**TASK TO CARRY OUT**
Please repeat only the lines below starting at the line that holds "Прикрепить изображения" and ending at the line that holds "verzamelt en meeneemt", exactly, with both of those lines included and every picture omitted.

(Collected data)
^^^^^^^^

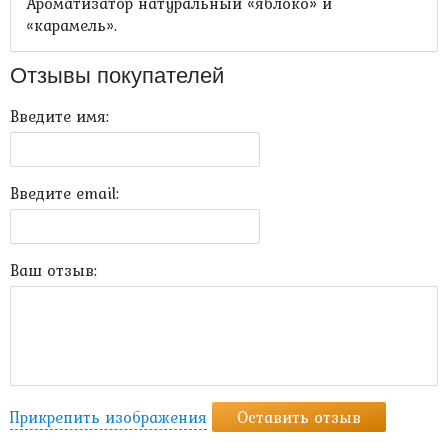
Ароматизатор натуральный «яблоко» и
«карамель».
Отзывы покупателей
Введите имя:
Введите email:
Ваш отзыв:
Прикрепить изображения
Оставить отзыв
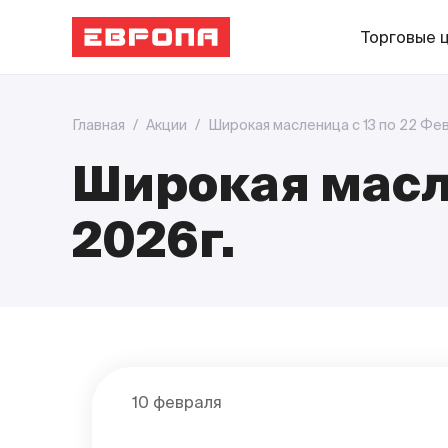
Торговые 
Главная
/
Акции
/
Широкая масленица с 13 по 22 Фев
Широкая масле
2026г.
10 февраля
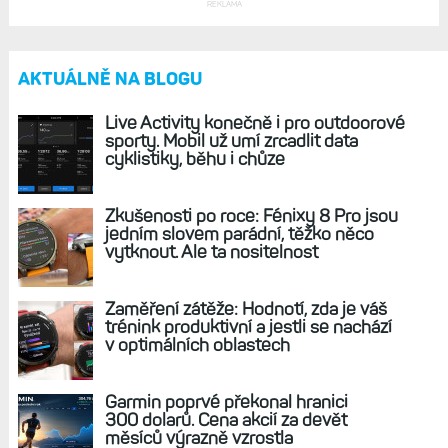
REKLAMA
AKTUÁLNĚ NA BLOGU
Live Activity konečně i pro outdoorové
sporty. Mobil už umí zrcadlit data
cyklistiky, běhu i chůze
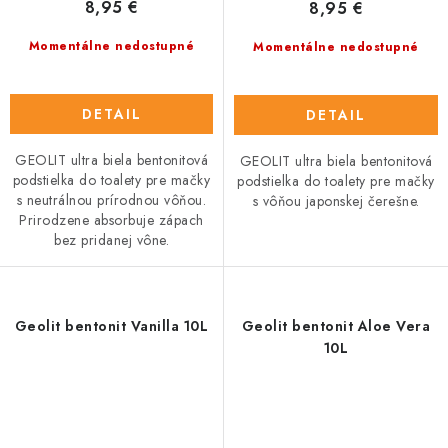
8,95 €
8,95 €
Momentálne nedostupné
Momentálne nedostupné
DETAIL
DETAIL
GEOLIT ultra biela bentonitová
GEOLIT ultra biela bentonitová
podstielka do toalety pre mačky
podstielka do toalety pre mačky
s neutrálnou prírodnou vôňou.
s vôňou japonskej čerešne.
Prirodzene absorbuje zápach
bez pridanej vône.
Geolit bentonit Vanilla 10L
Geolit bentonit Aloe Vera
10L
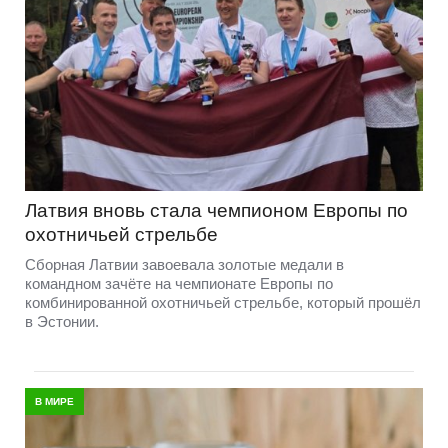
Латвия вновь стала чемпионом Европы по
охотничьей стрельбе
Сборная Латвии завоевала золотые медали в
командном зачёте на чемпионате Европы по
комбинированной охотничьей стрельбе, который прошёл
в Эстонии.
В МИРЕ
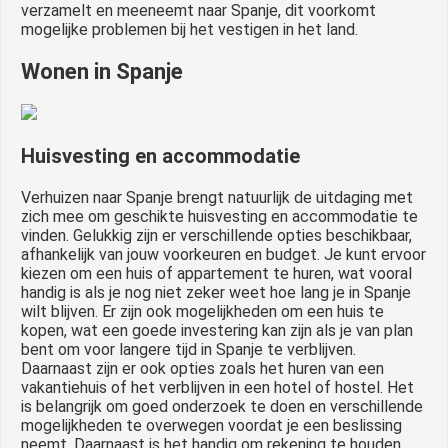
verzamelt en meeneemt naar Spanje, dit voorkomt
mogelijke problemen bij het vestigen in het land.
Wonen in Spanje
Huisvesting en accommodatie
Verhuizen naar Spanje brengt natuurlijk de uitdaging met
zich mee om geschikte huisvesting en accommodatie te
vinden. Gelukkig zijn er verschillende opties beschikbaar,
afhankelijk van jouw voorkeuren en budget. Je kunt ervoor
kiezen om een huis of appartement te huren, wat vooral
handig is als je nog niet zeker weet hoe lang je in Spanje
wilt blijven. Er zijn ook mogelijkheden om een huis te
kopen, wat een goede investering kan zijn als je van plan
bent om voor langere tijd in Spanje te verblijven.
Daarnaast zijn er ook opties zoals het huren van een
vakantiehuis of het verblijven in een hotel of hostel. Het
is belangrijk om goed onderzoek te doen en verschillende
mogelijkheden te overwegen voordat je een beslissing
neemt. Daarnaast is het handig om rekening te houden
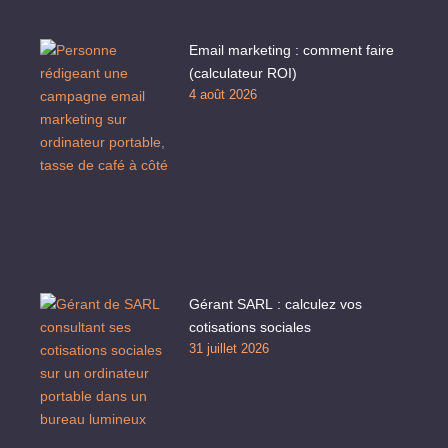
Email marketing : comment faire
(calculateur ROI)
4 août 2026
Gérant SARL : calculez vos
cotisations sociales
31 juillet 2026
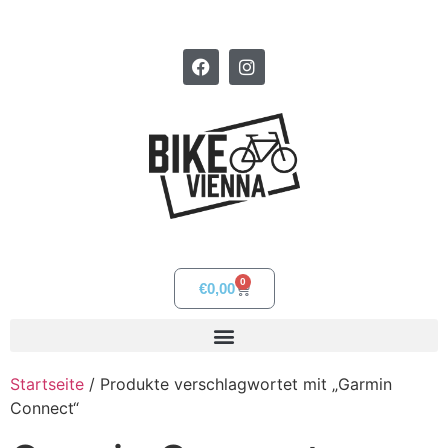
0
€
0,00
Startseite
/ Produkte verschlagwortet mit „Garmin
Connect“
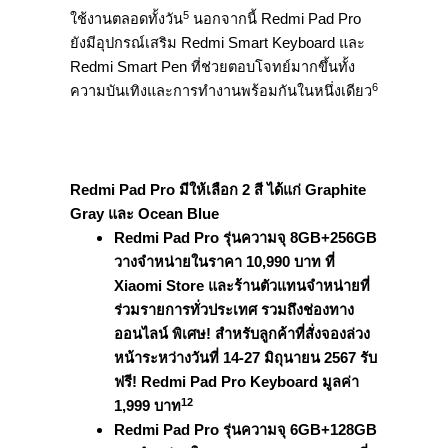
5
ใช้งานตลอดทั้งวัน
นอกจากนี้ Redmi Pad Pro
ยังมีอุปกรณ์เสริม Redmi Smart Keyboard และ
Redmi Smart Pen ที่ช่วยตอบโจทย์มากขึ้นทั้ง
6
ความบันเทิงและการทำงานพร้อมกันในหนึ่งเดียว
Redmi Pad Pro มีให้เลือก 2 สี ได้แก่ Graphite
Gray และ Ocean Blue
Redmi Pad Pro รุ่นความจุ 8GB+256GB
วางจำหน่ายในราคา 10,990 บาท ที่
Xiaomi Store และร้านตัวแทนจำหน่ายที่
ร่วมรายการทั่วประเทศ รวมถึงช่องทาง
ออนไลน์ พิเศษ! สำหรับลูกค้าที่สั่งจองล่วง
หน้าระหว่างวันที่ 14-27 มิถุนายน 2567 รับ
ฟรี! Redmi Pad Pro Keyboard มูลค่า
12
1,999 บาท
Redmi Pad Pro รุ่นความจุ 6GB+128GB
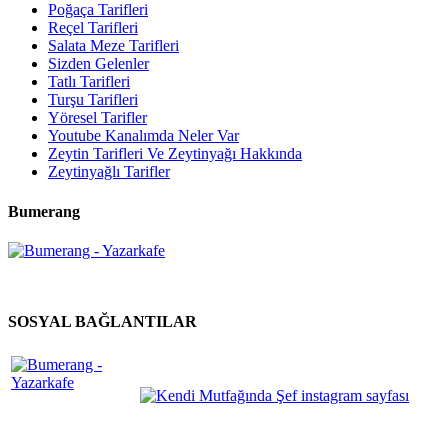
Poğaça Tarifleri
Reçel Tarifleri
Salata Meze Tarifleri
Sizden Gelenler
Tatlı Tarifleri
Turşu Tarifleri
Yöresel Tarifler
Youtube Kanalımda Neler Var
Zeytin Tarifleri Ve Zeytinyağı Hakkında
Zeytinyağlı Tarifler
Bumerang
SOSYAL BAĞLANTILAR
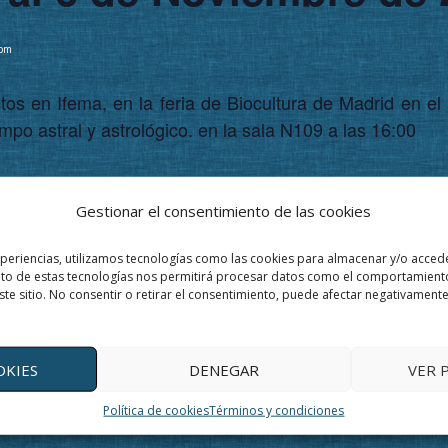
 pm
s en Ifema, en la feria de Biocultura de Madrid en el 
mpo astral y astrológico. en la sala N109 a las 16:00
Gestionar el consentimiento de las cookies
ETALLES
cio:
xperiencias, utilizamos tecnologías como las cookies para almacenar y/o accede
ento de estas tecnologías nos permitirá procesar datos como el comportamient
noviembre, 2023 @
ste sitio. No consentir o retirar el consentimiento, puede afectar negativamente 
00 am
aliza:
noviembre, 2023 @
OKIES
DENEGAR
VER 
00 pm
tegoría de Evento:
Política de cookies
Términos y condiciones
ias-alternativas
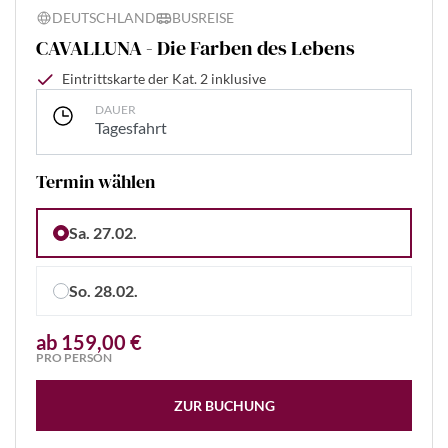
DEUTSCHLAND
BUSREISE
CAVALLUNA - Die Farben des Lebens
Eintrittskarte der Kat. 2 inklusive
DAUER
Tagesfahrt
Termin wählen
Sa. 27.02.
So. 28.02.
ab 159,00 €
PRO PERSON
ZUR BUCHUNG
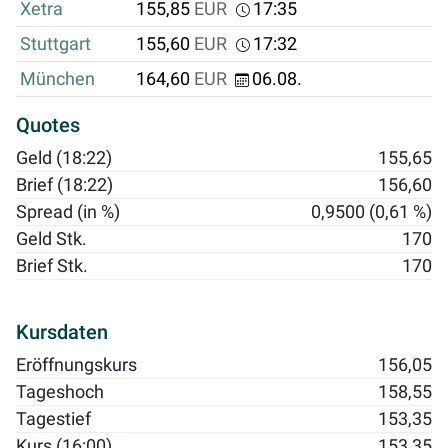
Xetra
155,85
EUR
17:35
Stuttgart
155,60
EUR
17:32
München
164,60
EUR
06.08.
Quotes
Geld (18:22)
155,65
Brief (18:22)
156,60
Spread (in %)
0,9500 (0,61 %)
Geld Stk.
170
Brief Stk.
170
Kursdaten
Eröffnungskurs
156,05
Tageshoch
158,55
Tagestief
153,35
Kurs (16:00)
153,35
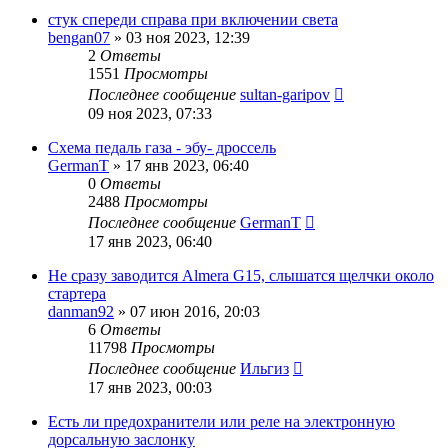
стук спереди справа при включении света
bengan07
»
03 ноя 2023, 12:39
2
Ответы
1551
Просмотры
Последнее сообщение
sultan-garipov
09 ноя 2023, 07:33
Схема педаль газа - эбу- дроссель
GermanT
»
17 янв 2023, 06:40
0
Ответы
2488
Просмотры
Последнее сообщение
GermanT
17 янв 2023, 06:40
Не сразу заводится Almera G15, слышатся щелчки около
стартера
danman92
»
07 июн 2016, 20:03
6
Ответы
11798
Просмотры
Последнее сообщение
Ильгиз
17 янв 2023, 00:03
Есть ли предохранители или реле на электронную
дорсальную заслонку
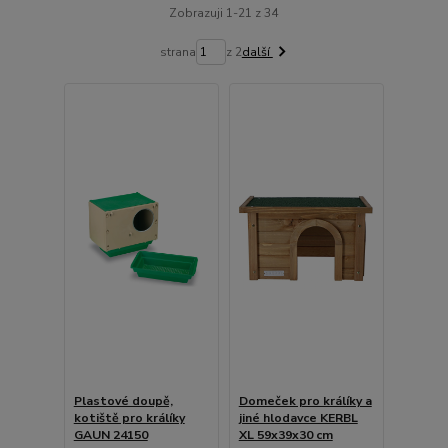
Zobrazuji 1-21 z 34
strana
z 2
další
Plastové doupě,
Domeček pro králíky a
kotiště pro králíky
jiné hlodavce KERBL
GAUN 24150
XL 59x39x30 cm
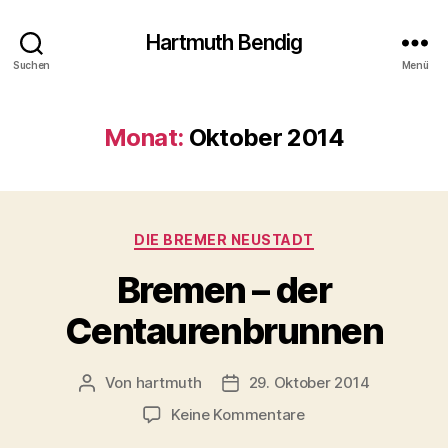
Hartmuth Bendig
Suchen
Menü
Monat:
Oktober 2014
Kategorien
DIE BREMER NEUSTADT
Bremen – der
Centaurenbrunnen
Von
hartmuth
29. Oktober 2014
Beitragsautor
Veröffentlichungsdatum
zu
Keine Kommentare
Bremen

^^^^^^^^

**REPLY**
Прикрепить изображения
Оставить отзыв
Торговые 
Главная
/
Акции
/
Широкая масленица с 13 по 22 Фев
Широкая масле
2026г.
10 февраля
REKLAMA
AKTUÁLNĚ NA BLOGU
Live Activity konečně i pro outdoorové
sporty. Mobil už umí zrcadlit data
cyklistiky, běhu i chůze
8,95 €
8,95 €
Momentálne nedostupné
Momentálne nedostupné
DETAIL
DETAIL
GEOLIT ultra biela bentonitová
GEOLIT ultra biela bentonitová
podstielka do toalety pre mačky
podstielka do toalety pre mačky
s neutrálnou prírodnou vôňou.
s vôňou japonskej čerešne.
Prirodzene absorbuje zápach
bez pridanej vône.
Geolit bentonit Vanilla 10L
Geolit bentonit Aloe Vera
10L
Латвия вновь стала чемпионом Европы по
охотничьей стрельбе
Сборная Латвии завоевала золотые медали в
командном зачёте на чемпионате Европы по
комбинированной охотничьей стрельбе, который прошёл
в Эстонии.
В МИРЕ
verzamelt en meeneemt naar Spanje, dit voorkomt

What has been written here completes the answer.